Winnie Medin, one of county’s most celebrated volunteers, dies at 83

Winnie Medin’s 30 years of work in nursing, including a long run managing Sonoma County’s mental health crisis clinic, was only the portion of her lifetime of caring for others for which she was paid.|

Winnie Medin’s 30 years of work in nursing, including a long run managing Sonoma County’s mental health crisis clinic, was only the portion of her lifetime of serving, comforting and caring for others for which she was paid.

Medin was a whirl of productivity and one of the region’s most celebrated volunteers. She assisted victims of Russian River floods as the local Red Cross disaster response coordinator. She co-founded Sonoma County’s first hospice program. She tutored students and incarcerated women in reading. She fed people through Catholic Charities’ rural food program. She co-hosted Sebastopol’s first Celtic festival. She counseled victims of domestic violence and loved ones of murder victims. She foster-parented children. She repaired books on tape at the Sonoma County Library. She taught classes on death and dying. And she conceived a service that checks on seniors who live alone.

In her free time, Medin grew and showed roses, raised miniature goats, traveled, painted and tinkered with early gasoline engines.

She died Sunday at her Santa Rosa home.

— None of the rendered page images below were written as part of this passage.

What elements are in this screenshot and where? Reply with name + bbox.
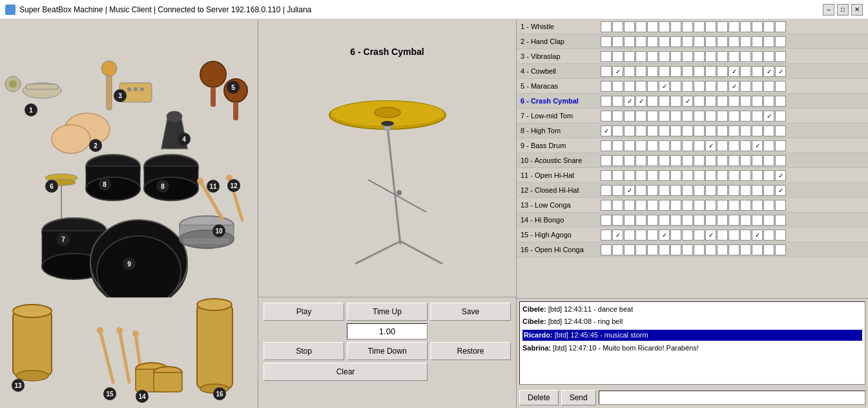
beat-label-11[interactable]: 11 - Open Hi-Hat [517,171,601,179]
beat-check-6-6[interactable] [670,96,681,107]
beat-check-6-1[interactable] [612,96,623,107]
beat-label-13[interactable]: 13 - Low Conga [517,201,601,209]
beat-check-5-5[interactable] [659,81,670,92]
beat-check-1-3[interactable] [636,21,646,32]
beat-check-14-12[interactable] [740,215,751,226]
beat-check-11-15[interactable] [775,170,786,181]
beat-check-4-10[interactable] [717,66,728,77]
beat-check-9-1[interactable] [612,140,623,151]
restore-button[interactable]: Restore [430,342,511,360]
beat-check-9-11[interactable] [728,140,739,151]
beat-check-15-13[interactable] [752,230,763,241]
beat-label-8[interactable]: 8 - High Tom [517,127,601,134]
beat-check-5-12[interactable] [740,81,751,92]
beat-check-15-5[interactable] [659,230,670,241]
beat-check-2-15[interactable] [775,36,786,47]
chat-delete-button[interactable]: Delete [519,390,559,405]
beat-check-6-8[interactable] [694,96,705,107]
beat-check-10-14[interactable] [763,155,774,166]
beat-check-16-10[interactable] [717,244,728,255]
beat-check-8-13[interactable] [752,125,763,136]
chat-input[interactable] [599,391,865,405]
beat-check-5-2[interactable] [624,81,635,92]
beat-check-11-12[interactable] [740,170,751,181]
beat-check-12-4[interactable] [647,185,658,196]
beat-check-13-6[interactable] [670,200,681,211]
beat-check-7-14[interactable] [763,111,774,122]
beat-check-13-12[interactable] [740,200,751,211]
time-down-button[interactable]: Time Down [347,342,428,360]
beat-check-14-13[interactable] [752,215,763,226]
maximize-button[interactable]: □ [837,4,849,16]
beat-check-12-14[interactable] [763,185,774,196]
beat-check-3-2[interactable] [624,51,635,62]
beat-check-4-2[interactable] [624,66,635,77]
beat-check-11-11[interactable] [728,170,739,181]
beat-check-2-5[interactable] [659,36,670,47]
beat-check-7-6[interactable] [670,111,681,122]
beat-check-8-11[interactable] [728,125,739,136]
beat-check-12-1[interactable] [612,185,623,196]
beat-check-6-11[interactable] [728,96,739,107]
beat-check-10-1[interactable] [612,155,623,166]
beat-check-7-1[interactable] [612,111,623,122]
beat-label-14[interactable]: 14 - Hi Bongo [517,216,601,224]
beat-check-7-4[interactable] [647,111,658,122]
beat-check-14-8[interactable] [694,215,705,226]
beat-check-10-13[interactable] [752,155,763,166]
beat-check-7-8[interactable] [694,111,705,122]
beat-check-10-3[interactable] [636,155,646,166]
beat-check-7-12[interactable] [740,111,751,122]
beat-check-14-3[interactable] [636,215,646,226]
save-button[interactable]: Save [430,303,511,321]
beat-check-8-3[interactable] [636,125,646,136]
beat-check-4-3[interactable] [636,66,646,77]
beat-check-14-14[interactable] [763,215,774,226]
beat-check-11-6[interactable] [670,170,681,181]
beat-label-6[interactable]: 6 - Crash Cymbal [517,97,601,105]
beat-check-1-14[interactable] [763,21,774,32]
beat-check-15-2[interactable] [624,230,635,241]
beat-check-15-15[interactable] [775,230,786,241]
beat-check-14-9[interactable] [705,215,716,226]
beat-check-12-0[interactable] [601,185,612,196]
beat-check-8-1[interactable] [612,125,623,136]
beat-check-15-8[interactable] [694,230,705,241]
beat-check-10-9[interactable] [705,155,716,166]
beat-check-12-7[interactable] [682,185,693,196]
beat-check-2-12[interactable] [740,36,751,47]
beat-check-14-0[interactable] [601,215,612,226]
beat-check-5-1[interactable] [612,81,623,92]
beat-check-3-11[interactable] [728,51,739,62]
beat-check-1-2[interactable] [624,21,635,32]
beat-check-9-5[interactable] [659,140,670,151]
beat-check-8-10[interactable] [717,125,728,136]
beat-check-13-9[interactable] [705,200,716,211]
beat-check-16-14[interactable] [763,244,774,255]
beat-check-4-12[interactable] [740,66,751,77]
beat-check-15-3[interactable] [636,230,646,241]
beat-check-12-8[interactable] [694,185,705,196]
beat-check-16-1[interactable] [612,244,623,255]
beat-check-15-10[interactable] [717,230,728,241]
beat-check-6-4[interactable] [647,96,658,107]
beat-label-12[interactable]: 12 - Closed Hi-Hat [517,186,601,194]
beat-check-10-5[interactable] [659,155,670,166]
beat-check-16-0[interactable] [601,244,612,255]
beat-check-10-7[interactable] [682,155,693,166]
beat-check-12-5[interactable] [659,185,670,196]
beat-check-16-6[interactable] [670,244,681,255]
beat-check-1-4[interactable] [647,21,658,32]
beat-check-15-12[interactable] [740,230,751,241]
beat-check-4-0[interactable] [601,66,612,77]
beat-check-13-11[interactable] [728,200,739,211]
beat-check-10-12[interactable] [740,155,751,166]
beat-check-16-2[interactable] [624,244,635,255]
beat-label-4[interactable]: 4 - Cowbell [517,67,601,75]
beat-check-4-7[interactable] [682,66,693,77]
beat-check-6-15[interactable] [775,96,786,107]
beat-check-2-6[interactable] [670,36,681,47]
beat-check-8-12[interactable] [740,125,751,136]
beat-check-4-13[interactable] [752,66,763,77]
beat-label-2[interactable]: 2 - Hand Clap [517,38,601,45]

She was 83.

“She is an example of the spirit that makes this a great community to live in,” said longtime friend Paul Kelley of Healdsburg, the former Sonoma County supervisor.

Another friend, Cloverdale resident Elaine Gregg, who worked for Medin at Sonoma County Mental Health, called her “a woman of many hats.”

“She was a wonderful boss,” Gregg said. “She cared about the employees, she cared about the patients. She was very hands-on. She had your back.

“If you had her for a friend, you were very fortunate,” Gregg said.

Medin retired from nursing in 1986, and amid all of her volunteering savored more time with her husband and hero, retired law enforcement officer Bill Medin. Said their daughter, Anmarie Medin of Fair Oaks, “Mom said that Dad literally saved her life by rescuing her from her abusive mother.”

The couple had been married for 54 years when Bill Medin died in 2013 following a siege of Alzheimer’s disease. Throughout his decline, his wife was his caregiver and constant companion.

“Her mission in life was to take care of him,” Anmarie Medin said. “He’d taken good care of her.”

The former Winifred Hetherington was born March 31, 1934, in Chicago. She would tell her children that her single mother was ill-equipped for parenthood and tormented her as they moved from Illinois to California, staying for a time in Los Angeles before settling in San Francisco.

Winnie studied at St. Francis School of Nursing, graduated in 1957 and went to work as a staff nurse at San Francisco General Hospital. One day she enjoyed a conversation with a San Francisco police officer who was guarding a prisoner in need of medical attention.

The nurse and officer, Bill Medin, dated for a time, then eloped to Reno. The year was 1958.

Bill Medin switched to the California Highway Patrol in 1961 and several years later was transferred to the CHP’s Sonoma County office. The Medins moved into a house a few miles west of Santa Rosa.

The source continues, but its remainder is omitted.